To determine the paired-pulse depression or facilitation, two EPSCs were evoked by a pair of stimuli given at 50 ms intervals. The paired-pulse ratio was expressed as the ratio of the amplitude of the second synaptic response to the amplitude of the first synaptic response. The AMPA receptor-mediated EPSCs were recorded at a holding potential of −60 mV in the presence of 10 μM bicuculline and 2 μM strychnine. The NMDA receptor-mediated EPSCs were recorded at +40 mV in the presence of 10 μM 6-cyano-7-nitroquinoxaline-2,3-dione (CNQX), 10 μM bicuculline, and 2 μM strychnine (Zhou et al., 2008b (link)). To record the miniature EPSCs (mEPSCs), 0.5 μM tetrodotoxin was added to the perfusion solution. In some experiments, to examine the presynaptic effects of the μ opioid receptor agonist (D-Ala2,N-Me-Phe4,Gly-ol5)-enkephalin (DAMGO), we used the following internal solution (in mM): 110 Cs2SO4, 5 TEA, 2.0 MgCl2, 0.5 CaCl2, 5.0 HEPES, 5.0 EGTA, 5.0 ATP-Mg, 0.5 Na-GTP, 1 guanosine 5′-O-(2-thiodiphosphate) (GDP-β-S), and 10 lidocaine N-ethyl bromide that had been adjusted to pH 7.2–7.3 with 1 M CsOH (290–300 mΩsm). In this case, GDP-β-S and Cs2+ were used to inhibit the postsynaptic effect of the opioid receptor agonist (Zhou et al., 2008a (link)).

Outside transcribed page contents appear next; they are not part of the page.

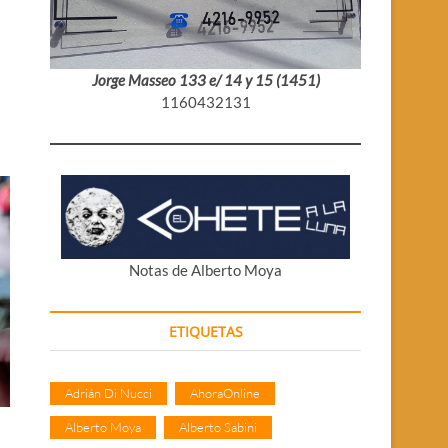
Jorge Masseo 133 e/ 14 y 15 (1451)
1160432131
Notas de Alberto Moya
ETIQUETAS
Adrián Di Nucci
AhoraOnline
Alberto Moya
Alberto Sabini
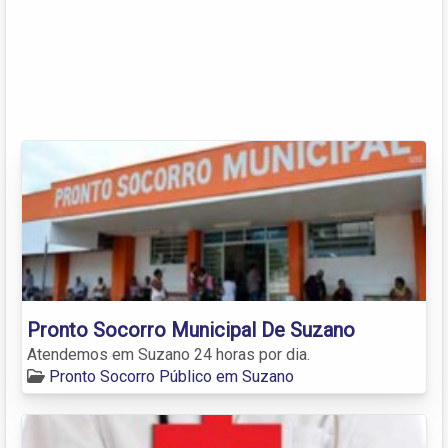
Pronto Socorro Municipal De Suzano
Atendemos em Suzano 24 horas por dia.
Pronto Socorro Público em Suzano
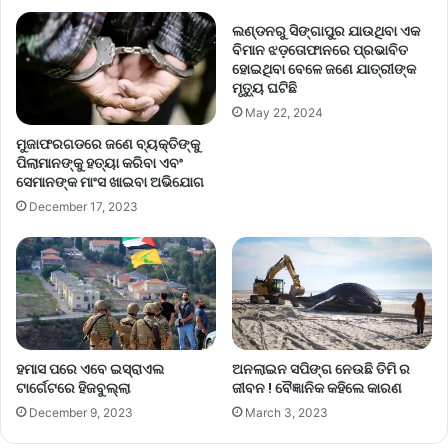
ଲଣ୍ଡନରୁ ସିଙ୍ଗାପୁର ଯାଉଥିବା ଏକ
ବିମାନ ଝଡ଼ତୋଫାନରେ ପ୍ରଭାବିତ
ହୋଇଥିବା ବେଳେ ଜଣେ ଯାତ୍ରୀଙ୍କ
ମୃତ୍ୟୁ ଘଟିଛି
May 22, 2024
ମୁଜାଫରଗଡରେ ଜଣେ ବ୍ୟକ୍ତିଙ୍କୁ
ପିଲାମାନଙ୍କୁ ହତ୍ୟା କରିବା ଏବଂ
ସେମାନଙ୍କ ମାଂସ ଖାଇବା ଅଭିଯୋଗ
December 17, 2023
ହମାସ ପରେ ଏବେ ଇସ୍ରାଏଲ
ଅନଲାଇନ ସପିଙ୍ଗ ନେଉଛି ତିମି ର
ଟାର୍ଗେଟରେ ହିଜବୁଲ୍ଲା
ଜୀବନ ! ବୈଜ୍ଞାନିକ କହିଲେ କାରଣ
December 9, 2023
March 3, 2023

The postsynaptic G protein-coupled inwardly rectifying K+ channel (GIRK) currents were recorded from lamina II neurons at a holding potential of −60 mV using the pipette internal solution containing (in mM) 135.0 potassium gluconate, 5.0 KCl, 2.0 MgCl2, 0.5 CaCl2, 5.0 HEPES, 5.0 EGTA, 5.0 ATP-Mg, 0.5 Na-GTP; the solution was adjusted to pH 7.2–7.4 with 1 M KOH (290–300 mΩsm) (Zhou et al., 2008a (link)). Signals were recorded using an amplifier (MultiClamp700B; Axon Instruments Inc.), filtered at 1–2 kHz, digitized at 10 kHz, and stored into a computer. DAMGO, D-Phe-Cys-Trp-Arg-Thr-Pen-Thr-NH2 (CTAP), BAPTA, GDP-β-S, CNQX, 2-amino-5-phosphonopentanoic acid (AP-5), and MK-801 were obtained from Sigma-Aldrich. Bicuculline, strychnine, and BAPTA-AM were purchased from Tocris Cookson Inc.